Oldenburg - Glänzend statt matt: Der Oldenburger Fotodienstleister und Online-Druck-Spezialist Cewe blickt auf ein gutes Geschäftsjahr 2015 zurück und hat in Teilen sogar besser abgeschnitten, als Experten und der Konzern selbst es erwartet hatten.
Wie die Cewe Stiftung & Co. KGaA am Donnerstag mitteilte, stieg der Umsatz im abgelaufenen Geschäftsjahr nach vorläufigen Berechnungen um 5,8 Prozent auf 554,2 Millionen Euro. Als Ziel ausgegeben hatte das Unternehmen einen Umsatz von 515 Millionen bis 535 Millionen Euro.
Beim operativen Ergebnis (Ebit) konnte Cewe überproportional um 13 Prozent auf 36,8 Millionen Euro zulegen. Angepeilt hatten die Oldenburger ein Ebit von 32 Millionen bis 38 Millionen Euro. Nach Steuern lag das Ergebnis bei 22,7 Millionen Euro (2014: 21,4 Millionen).
„Alle drei strategischen Geschäftsbereiche haben 2015 ihre Ertragskraft deutlich verbessert“, sagte Vorstandschef Dr.

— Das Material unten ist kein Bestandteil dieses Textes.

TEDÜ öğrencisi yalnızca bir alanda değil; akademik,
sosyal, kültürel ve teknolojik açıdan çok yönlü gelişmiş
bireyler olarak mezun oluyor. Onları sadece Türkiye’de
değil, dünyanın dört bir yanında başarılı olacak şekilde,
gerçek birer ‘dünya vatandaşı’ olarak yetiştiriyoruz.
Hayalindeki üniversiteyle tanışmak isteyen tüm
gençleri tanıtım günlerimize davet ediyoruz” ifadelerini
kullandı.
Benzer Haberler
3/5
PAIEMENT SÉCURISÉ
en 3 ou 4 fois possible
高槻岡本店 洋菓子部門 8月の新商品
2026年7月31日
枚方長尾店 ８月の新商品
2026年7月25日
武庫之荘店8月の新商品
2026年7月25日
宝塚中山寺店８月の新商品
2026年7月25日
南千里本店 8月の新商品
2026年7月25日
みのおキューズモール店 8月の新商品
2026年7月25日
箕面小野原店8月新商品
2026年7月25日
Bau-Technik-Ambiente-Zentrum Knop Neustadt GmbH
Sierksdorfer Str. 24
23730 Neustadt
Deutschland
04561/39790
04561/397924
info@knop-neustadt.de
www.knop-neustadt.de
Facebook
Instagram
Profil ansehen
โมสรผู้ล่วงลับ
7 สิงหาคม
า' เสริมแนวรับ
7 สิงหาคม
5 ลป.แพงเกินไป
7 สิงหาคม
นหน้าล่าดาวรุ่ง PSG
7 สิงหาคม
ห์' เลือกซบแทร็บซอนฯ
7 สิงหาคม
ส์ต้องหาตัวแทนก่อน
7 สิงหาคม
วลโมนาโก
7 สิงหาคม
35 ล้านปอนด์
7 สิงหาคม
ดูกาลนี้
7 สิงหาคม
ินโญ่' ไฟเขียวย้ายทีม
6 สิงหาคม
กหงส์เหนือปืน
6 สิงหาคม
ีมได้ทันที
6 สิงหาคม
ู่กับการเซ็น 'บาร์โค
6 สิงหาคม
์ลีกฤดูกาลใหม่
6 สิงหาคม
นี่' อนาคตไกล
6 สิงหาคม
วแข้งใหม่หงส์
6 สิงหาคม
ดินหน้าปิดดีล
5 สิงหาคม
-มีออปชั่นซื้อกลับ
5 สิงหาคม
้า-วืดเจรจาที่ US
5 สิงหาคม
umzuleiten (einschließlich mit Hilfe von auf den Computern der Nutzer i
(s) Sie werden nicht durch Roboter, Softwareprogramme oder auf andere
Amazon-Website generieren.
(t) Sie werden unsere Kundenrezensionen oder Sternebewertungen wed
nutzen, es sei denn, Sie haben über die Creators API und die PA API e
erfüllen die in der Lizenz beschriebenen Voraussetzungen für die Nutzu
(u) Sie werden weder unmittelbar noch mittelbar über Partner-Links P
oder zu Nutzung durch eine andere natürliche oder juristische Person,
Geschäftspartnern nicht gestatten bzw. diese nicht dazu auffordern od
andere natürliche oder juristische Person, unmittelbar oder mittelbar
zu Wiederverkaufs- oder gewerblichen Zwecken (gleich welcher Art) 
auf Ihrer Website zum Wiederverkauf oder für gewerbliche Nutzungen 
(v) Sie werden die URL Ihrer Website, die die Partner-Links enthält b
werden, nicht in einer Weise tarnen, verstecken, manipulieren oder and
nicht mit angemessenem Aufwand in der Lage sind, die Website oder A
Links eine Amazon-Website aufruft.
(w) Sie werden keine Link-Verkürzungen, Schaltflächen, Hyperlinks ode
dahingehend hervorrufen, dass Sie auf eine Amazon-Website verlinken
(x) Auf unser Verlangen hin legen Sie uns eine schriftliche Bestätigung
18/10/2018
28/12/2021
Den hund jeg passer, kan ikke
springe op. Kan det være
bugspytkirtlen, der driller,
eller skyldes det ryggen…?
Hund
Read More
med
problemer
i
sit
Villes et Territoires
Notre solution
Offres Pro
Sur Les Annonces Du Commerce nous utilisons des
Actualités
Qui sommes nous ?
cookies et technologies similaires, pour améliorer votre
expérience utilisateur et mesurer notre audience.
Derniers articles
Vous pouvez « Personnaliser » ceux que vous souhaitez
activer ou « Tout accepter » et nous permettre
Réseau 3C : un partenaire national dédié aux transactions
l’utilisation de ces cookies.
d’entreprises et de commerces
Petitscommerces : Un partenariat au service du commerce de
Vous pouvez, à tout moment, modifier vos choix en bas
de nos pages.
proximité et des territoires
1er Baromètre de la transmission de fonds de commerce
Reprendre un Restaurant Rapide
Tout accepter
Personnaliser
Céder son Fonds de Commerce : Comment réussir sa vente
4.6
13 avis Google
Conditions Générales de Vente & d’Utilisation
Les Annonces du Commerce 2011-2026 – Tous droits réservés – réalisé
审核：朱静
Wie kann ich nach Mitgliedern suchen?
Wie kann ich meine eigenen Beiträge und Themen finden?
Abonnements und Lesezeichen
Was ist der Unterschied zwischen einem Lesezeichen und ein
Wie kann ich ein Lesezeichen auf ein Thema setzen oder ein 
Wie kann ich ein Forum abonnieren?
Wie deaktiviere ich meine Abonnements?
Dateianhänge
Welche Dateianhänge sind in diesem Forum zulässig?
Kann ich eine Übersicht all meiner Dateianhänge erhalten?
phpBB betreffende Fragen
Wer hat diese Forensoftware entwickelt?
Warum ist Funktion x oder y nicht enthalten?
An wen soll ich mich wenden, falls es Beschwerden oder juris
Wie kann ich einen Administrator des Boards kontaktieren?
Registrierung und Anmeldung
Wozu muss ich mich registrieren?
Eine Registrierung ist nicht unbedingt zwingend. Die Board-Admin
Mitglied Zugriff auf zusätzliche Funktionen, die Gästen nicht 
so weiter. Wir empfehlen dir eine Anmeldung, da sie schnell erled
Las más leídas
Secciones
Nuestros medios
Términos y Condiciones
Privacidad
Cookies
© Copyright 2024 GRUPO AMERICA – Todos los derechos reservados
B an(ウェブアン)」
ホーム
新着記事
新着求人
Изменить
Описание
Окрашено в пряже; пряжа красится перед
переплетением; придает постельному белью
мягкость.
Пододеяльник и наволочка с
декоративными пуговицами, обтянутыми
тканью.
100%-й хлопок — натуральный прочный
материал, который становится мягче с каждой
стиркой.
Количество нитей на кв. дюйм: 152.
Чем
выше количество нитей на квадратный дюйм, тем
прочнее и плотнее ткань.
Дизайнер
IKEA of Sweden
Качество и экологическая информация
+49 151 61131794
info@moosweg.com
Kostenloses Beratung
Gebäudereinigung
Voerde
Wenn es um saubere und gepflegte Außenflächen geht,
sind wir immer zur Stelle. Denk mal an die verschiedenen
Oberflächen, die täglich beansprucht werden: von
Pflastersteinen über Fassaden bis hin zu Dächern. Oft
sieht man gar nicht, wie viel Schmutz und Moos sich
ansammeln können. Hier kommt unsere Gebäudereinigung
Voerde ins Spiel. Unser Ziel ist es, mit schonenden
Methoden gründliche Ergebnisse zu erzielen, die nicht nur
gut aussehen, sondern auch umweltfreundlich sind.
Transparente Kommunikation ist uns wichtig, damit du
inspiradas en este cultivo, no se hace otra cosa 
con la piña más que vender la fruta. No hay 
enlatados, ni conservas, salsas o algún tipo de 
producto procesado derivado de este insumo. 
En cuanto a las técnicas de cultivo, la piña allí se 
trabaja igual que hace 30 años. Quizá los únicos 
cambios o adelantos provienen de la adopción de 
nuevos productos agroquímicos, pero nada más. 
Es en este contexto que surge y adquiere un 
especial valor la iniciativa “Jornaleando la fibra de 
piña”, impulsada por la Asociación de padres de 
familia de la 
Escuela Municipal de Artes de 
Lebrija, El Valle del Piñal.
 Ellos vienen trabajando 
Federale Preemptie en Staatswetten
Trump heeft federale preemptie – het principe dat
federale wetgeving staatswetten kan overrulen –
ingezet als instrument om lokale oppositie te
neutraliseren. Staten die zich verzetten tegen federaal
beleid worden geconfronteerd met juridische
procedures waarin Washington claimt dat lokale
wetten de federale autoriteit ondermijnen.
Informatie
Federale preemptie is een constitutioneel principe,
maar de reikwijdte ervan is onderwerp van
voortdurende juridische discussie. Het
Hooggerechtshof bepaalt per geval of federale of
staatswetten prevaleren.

Rolf Hollander. „Die Investitionen in die Marke Cewe, in unser Produktprogramm im Fotofinishing sowie in unser Wachstumssegment kommerzieller Online-Druck haben sich genauso ausgezahlt wie unsere Neupositionierung im Einzelhandel.“
Positiv wertete er, dass neben dem Einzelhandelssegment auch das noch junge und schnell wachsende Online-Druck-Geschäft erstmals und ein Jahr früher als geplant operativ die Gewinnschwelle erreicht hat. „Damit ist unsere Strategie aufgegangen, mit den gesunden Erträgen aus dem Fotofinishing das dynamische Wachstum des kommerziellen Online-Drucks voranzutreiben“, sagte er.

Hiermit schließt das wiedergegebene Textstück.